Lowering the voltage is still seen as the best way to save energy, but getting there is becoming far more complicated.
y Ed Sperling
Scaling down the voltage to boost battery life and cut energy costs has always been considered the best option, but it’s getting more difficult at advanced nodes and in stacked die packages.
The key problems are noise and leakage. Lowering the voltage exacerbates both of them, forcing a rethinking of the whole design process starting at the architectural level and continuing to new tools that will be required for existing flows, new packaging approaches, new gate structures, potentially new materials, and some really thorny business tradeoffs. If this were a game of chess there would be multiple opponents, the board would be multidimensional, the chess pieces would conspire among themselves, the rules would change constantly, and those with the most powerful pieces at the end wouldn’t necessarily win.

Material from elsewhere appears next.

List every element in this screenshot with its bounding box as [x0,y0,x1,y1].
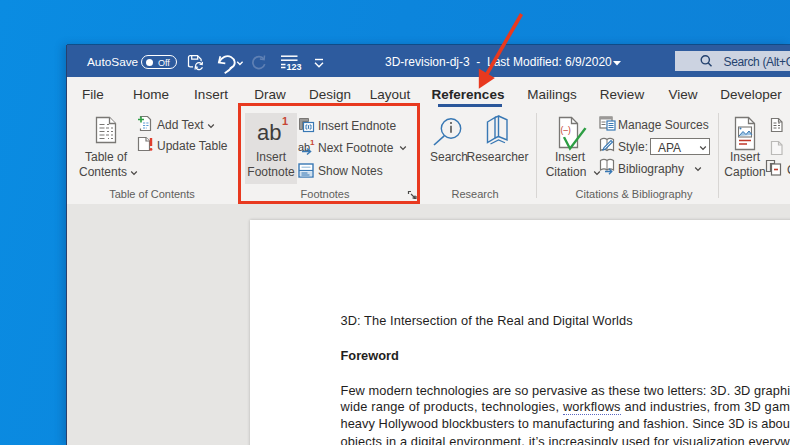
svg-text:(–): (–) [561,125,572,135]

These problems have been creeping in since about the 90nm process node from a process standpoint alone. Add to that more functionality on a single chip, with more power supplies, more voltage islands, thinner gate oxides and the possibility of lower signal-to-noise ratios and greater leakage and the game becomes more challenging. In short, this is a tough problem to solve—and it’s getting harder.
“You always want to have voltage as low as possible,” said Philippe Magarshack, group vice president at STMicroelectronics. “And we are getting better at understanding variability in the process. But there will be more than one voltage. It will be a different voltage for memory than for the rest of the transistors. What’s changing is that there is more playing around on the edge of the design to see what is the lowest voltage that can be used.”
He noted that by using fully depleted silicon on insulator at 20nm, and FinFETs at 14nm, there will be some gains as well as the need for fewer dopants in the channel. Stacking die also will add some benefits in reducing power drop, and there is more of an understanding of how to use power islands and dynamic voltage scaling for even mainstream designs. But knocking the voltage down is still challenging, and it will become even more challenging in the future.
Noise, IR drop and stacked die
Noise is one of the biggest problems that engineers encounter when lowering the voltage. There is simply less margin for managing signal-to-noise ratio.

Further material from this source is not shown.